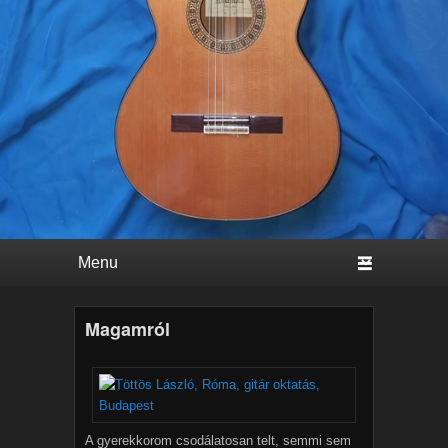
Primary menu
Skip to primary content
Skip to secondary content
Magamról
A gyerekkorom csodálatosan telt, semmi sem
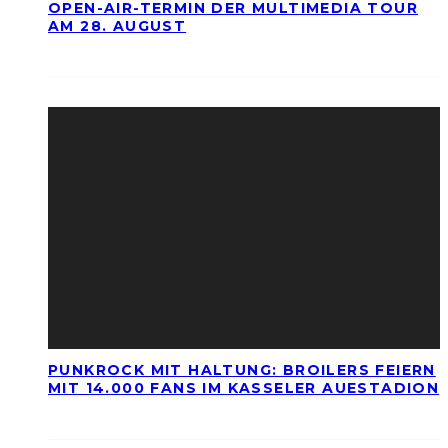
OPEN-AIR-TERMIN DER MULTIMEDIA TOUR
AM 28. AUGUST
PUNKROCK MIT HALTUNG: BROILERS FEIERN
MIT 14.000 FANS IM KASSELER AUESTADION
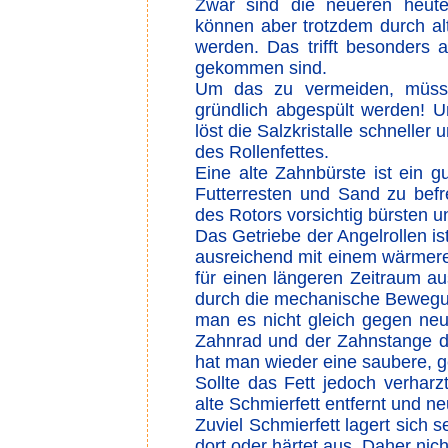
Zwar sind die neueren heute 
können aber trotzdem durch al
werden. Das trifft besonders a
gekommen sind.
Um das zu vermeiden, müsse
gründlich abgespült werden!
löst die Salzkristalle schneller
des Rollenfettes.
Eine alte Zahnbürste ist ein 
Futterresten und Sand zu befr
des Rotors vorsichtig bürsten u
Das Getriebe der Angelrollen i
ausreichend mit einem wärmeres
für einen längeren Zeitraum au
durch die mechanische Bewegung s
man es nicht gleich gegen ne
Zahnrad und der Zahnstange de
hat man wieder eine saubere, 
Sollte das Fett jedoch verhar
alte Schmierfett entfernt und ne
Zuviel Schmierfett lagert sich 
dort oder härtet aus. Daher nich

_YOUR GOAL_
Without the pictures, please reproduce each line of the listing above exactly, from the first one through the line bearing "Zuviel Schmierfett lagert sich".

_RESULT OF THE TASK_
Primary menu
Skip to primary content
Skip to secondary content
Magamról
A gyerekkorom csodálatosan telt, semmi sem
OPEN-AIR-TERMIN DER MULTIMEDIA TOUR
AM 28. AUGUST
PUNKROCK MIT HALTUNG: BROILERS FEIERN
MIT 14.000 FANS IM KASSELER AUESTADION
Zwar sind die neueren heute 
können aber trotzdem durch al
werden. Das trifft besonders a
gekommen sind.
Um das zu vermeiden, müsse
gründlich abgespült werden!
löst die Salzkristalle schneller
des Rollenfettes.
Eine alte Zahnbürste ist ein 
Futterresten und Sand zu befr
des Rotors vorsichtig bürsten u
Das Getriebe der Angelrollen i
ausreichend mit einem wärmeres
für einen längeren Zeitraum au
durch die mechanische Bewegung s
man es nicht gleich gegen ne
Zahnrad und der Zahnstange de
hat man wieder eine saubere, 
Sollte das Fett jedoch verhar
alte Schmierfett entfernt und ne
Zuviel Schmierfett lagert sich 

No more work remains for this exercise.